Siempre impecable en su atuendo, el chef Guy Santoro, originario de Bergerac, Francia, personifica el perfeccionismo de un chef de alto rango. Como presidente de la mesa consultiva de Vatel Club México y chef corporativo de Grupo Brisas, su elegancia y profesionalismo lo posicionan como un referente en la alta gastronomía.
En la cocina, el rostro de Santoro refleja concentración, un semblante serio que inspira gran respeto, como si cada plato que sale de sus manos fuera una obra de arte que debe ser ejecutada a la perfección.
Sin embargo, esta imagen de la rigidez se deshace al cruzar la puerta de la cocina. Entre amigos, Guy se transforma en un hombre alegre y cercano, con una risa contagiosa y un repertorio de chistes que hacen olvidar la imagen seria del chef. No hay rasgos de esa tensión culinaria que pudiera haberse imaginado en su presencia, y en su forma de expresarse se cuelan palabras cotidianas que lo han hecho uno más entre los mexicanos.
“En febrero del 2000 llegué a México para la apertura de Au Pied de Cochon en el Presidente Intercontinental. Antes, fui chef ejecutivo del Hotel Sofitel en Cannes, donde trabajé por 10 años en el Mediterráneo, explorando los sabores de las aceitunas, el aceite de oliva y las hierbas provenzales. Una experiencia única, lejos de la crema y la mantequilla, fue una gran experiencia conocer este tipo de cocina”, compartió Santoro.
Pero, la formación profesional de Guy inició con tan solo 17 años, en Bergerac, aprendiendo cocina y pastelería junto a reconocidos chefs como Claude Charbonnel, Pierre Bugat y Pierre Bourget.

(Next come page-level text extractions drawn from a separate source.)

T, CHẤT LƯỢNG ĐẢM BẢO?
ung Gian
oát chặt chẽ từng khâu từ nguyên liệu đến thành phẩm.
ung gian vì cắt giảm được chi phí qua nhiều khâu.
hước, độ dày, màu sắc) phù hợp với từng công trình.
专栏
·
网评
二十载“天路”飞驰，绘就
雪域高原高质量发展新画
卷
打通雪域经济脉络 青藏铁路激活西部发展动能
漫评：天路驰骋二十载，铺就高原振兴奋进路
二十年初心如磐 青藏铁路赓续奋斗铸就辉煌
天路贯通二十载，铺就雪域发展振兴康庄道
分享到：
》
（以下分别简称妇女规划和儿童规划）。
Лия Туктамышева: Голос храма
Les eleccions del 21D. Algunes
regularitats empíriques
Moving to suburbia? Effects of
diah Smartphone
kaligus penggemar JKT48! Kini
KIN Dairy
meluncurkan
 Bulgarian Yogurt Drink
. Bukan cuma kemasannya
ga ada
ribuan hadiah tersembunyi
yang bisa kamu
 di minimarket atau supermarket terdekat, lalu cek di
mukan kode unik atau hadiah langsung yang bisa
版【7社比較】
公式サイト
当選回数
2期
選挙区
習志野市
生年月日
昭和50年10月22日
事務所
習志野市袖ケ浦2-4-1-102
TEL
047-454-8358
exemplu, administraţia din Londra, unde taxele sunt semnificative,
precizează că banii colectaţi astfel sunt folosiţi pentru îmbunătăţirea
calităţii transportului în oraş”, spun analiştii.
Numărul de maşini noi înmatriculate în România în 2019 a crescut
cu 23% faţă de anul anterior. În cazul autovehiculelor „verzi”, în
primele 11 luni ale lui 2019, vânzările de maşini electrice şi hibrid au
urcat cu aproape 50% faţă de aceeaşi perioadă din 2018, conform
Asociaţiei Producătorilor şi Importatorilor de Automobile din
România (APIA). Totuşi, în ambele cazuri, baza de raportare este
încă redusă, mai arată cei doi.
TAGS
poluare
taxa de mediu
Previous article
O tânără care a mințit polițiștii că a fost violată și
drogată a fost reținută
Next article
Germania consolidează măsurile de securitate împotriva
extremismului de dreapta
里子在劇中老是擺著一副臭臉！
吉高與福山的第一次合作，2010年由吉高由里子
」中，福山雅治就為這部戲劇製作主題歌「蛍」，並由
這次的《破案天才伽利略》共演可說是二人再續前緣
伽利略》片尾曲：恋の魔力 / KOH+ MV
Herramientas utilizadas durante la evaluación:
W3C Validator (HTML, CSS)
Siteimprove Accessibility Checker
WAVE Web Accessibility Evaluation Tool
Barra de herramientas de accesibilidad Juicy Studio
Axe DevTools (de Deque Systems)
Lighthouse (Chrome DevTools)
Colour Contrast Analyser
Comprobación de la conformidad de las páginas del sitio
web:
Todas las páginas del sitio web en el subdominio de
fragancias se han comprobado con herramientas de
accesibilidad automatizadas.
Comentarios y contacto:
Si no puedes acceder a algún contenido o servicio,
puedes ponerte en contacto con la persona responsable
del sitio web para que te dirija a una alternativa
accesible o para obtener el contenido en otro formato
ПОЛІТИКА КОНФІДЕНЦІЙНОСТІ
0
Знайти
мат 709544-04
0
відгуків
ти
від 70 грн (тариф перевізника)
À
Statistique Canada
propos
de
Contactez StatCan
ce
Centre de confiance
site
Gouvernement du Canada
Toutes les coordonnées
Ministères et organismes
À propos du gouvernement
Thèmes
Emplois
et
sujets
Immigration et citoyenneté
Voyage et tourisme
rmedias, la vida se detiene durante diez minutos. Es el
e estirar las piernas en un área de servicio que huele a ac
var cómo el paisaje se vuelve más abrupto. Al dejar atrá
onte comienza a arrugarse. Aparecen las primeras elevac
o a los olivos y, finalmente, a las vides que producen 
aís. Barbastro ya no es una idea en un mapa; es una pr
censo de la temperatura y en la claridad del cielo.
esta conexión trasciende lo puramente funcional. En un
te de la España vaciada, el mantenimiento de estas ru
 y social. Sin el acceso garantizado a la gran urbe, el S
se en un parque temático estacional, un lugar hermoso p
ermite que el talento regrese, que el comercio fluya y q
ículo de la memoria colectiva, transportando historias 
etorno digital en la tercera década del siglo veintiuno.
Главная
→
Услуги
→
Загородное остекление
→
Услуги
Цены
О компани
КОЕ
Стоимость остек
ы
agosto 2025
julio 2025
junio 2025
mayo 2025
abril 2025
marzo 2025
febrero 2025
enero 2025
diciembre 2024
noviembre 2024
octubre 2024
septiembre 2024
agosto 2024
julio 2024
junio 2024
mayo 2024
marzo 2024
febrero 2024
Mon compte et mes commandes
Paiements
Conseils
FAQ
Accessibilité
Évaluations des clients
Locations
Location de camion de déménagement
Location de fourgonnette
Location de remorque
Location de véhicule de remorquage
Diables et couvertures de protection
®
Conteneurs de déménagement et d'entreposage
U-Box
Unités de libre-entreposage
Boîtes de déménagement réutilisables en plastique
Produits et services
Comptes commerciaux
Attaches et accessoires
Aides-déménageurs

Un País donde encontró todo
Guy ha forjado una destacada carrera en la gastronomía internacional, pero ¿por qué eligió México?
“Tuve varias ofertas de trabajo, en aquel entonces con Alain Ducasse en Londres, en Bangkok, Fiyi y Tahití, pero elegí México, y no me arrepiento”, afirmó el chef.
Desde entonces, ha sido testigo y parte del crecimiento de la cocina mexicana, consolidándose como un referente en su evolución.
“Desde que estoy en este país, he aprendido a ser menos duro y ser más flexible. Aquí encontré otra forma de trabajar, por lo que no pude aplicar mis reglas; tuve que acostumbrarme al modo de trabajar de los mexicanos, que es un estilo diferente: más basado en las relaciones, en el apapacho, en decir ‘sí, lo puedes lograr, tú puedes’, ya que así entienden mejor”, explicó Guy.
De esta manera, más allá de su impecable técnica, Guy Santoro encarna una dualidad fascinante: el rigor de la alta cocina francesa y la calidez humana que encontró en México.
La trayectoria, de esta gran personalidad culinaria, no solo habla de su maestría, sino de una conexión genuina con el País que eligió como su hogar, dejando una influencia imborrable en la cocina contemporánea.